- [DATA PROVIDED]:
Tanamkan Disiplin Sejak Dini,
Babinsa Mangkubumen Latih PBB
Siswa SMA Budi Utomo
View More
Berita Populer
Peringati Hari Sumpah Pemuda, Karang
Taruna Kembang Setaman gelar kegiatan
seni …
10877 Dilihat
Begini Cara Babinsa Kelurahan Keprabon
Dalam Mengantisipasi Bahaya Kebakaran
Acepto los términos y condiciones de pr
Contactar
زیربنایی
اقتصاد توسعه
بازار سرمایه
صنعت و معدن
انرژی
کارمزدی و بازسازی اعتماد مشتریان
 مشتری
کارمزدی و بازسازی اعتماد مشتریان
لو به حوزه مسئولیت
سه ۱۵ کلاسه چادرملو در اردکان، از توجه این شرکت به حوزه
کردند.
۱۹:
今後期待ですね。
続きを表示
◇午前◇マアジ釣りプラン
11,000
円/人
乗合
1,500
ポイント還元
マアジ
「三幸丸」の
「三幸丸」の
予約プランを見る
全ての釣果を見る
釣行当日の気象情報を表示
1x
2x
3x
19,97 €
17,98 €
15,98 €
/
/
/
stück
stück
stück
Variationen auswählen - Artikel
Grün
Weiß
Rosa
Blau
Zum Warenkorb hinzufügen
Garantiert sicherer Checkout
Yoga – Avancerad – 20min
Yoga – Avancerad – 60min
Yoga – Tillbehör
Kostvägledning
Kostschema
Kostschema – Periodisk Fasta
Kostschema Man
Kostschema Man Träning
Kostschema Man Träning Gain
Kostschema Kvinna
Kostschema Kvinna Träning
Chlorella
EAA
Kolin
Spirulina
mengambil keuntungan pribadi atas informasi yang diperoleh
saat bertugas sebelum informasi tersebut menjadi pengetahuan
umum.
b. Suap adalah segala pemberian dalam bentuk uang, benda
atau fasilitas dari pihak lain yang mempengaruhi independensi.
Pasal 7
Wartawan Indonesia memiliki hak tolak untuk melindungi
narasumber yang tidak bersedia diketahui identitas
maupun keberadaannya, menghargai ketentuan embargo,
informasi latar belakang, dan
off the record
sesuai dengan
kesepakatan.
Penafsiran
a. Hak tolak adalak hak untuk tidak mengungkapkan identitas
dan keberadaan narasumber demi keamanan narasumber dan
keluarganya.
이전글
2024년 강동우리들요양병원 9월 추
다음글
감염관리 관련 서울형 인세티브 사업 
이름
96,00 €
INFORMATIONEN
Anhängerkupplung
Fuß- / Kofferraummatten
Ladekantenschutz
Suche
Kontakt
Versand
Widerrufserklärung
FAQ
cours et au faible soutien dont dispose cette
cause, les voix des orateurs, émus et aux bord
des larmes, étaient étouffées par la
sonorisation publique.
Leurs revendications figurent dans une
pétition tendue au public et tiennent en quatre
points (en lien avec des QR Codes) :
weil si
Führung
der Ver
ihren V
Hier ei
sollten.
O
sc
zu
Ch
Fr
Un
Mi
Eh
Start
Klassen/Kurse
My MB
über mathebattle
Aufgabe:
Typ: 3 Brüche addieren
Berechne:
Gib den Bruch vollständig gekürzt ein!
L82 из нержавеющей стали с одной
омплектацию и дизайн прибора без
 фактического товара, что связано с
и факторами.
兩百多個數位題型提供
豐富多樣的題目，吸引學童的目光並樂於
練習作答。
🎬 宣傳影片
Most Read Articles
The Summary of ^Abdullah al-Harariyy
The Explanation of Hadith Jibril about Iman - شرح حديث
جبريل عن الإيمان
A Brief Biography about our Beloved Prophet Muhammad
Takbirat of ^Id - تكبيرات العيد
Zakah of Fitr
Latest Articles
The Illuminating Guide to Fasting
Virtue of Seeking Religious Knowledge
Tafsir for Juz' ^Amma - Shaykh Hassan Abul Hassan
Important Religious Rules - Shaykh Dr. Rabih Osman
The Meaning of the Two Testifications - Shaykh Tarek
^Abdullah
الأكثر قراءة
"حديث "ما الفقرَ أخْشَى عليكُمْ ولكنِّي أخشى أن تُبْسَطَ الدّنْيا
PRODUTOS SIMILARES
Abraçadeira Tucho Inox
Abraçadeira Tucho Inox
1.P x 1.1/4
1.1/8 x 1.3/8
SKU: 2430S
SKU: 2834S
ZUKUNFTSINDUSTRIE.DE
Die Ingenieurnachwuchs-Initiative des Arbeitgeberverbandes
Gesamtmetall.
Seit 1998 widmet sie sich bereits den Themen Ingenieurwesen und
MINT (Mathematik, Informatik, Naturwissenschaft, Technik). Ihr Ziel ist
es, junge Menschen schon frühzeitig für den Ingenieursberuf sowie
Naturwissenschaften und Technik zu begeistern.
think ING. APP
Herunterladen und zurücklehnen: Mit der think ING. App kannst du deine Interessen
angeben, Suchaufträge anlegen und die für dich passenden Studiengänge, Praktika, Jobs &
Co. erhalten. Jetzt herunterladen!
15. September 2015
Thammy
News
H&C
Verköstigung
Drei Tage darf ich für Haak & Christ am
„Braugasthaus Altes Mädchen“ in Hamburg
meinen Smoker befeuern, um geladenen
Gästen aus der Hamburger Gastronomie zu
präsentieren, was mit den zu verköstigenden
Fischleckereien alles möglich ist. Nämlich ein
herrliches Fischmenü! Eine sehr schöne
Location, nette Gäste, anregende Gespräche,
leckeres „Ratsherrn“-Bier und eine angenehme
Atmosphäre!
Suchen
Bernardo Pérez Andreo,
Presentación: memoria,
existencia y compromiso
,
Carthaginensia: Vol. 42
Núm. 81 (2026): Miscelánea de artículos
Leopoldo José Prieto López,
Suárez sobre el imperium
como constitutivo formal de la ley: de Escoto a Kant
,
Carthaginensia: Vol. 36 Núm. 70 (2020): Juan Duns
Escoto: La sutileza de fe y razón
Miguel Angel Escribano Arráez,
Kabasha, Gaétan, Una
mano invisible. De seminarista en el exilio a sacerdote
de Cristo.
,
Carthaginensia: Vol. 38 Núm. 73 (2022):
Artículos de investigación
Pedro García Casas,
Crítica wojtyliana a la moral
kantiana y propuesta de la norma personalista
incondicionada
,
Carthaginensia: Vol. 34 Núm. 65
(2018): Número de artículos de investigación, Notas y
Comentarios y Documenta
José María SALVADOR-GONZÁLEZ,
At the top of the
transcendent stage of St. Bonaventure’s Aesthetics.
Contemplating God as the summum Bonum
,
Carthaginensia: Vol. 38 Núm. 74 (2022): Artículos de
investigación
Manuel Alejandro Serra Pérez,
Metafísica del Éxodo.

- [INSTRUCTIONS FOR THE TASK]:
In the data above, find each line that has the word "حديث" and copy it out.

- [EXERCISE SOLUTION]:
The Explanation of Hadith Jibril about Iman - شرح حديث
"حديث "ما الفقرَ أخْشَى عليكُمْ ولكنِّي أخشى أن تُبْسَطَ الدّنْيا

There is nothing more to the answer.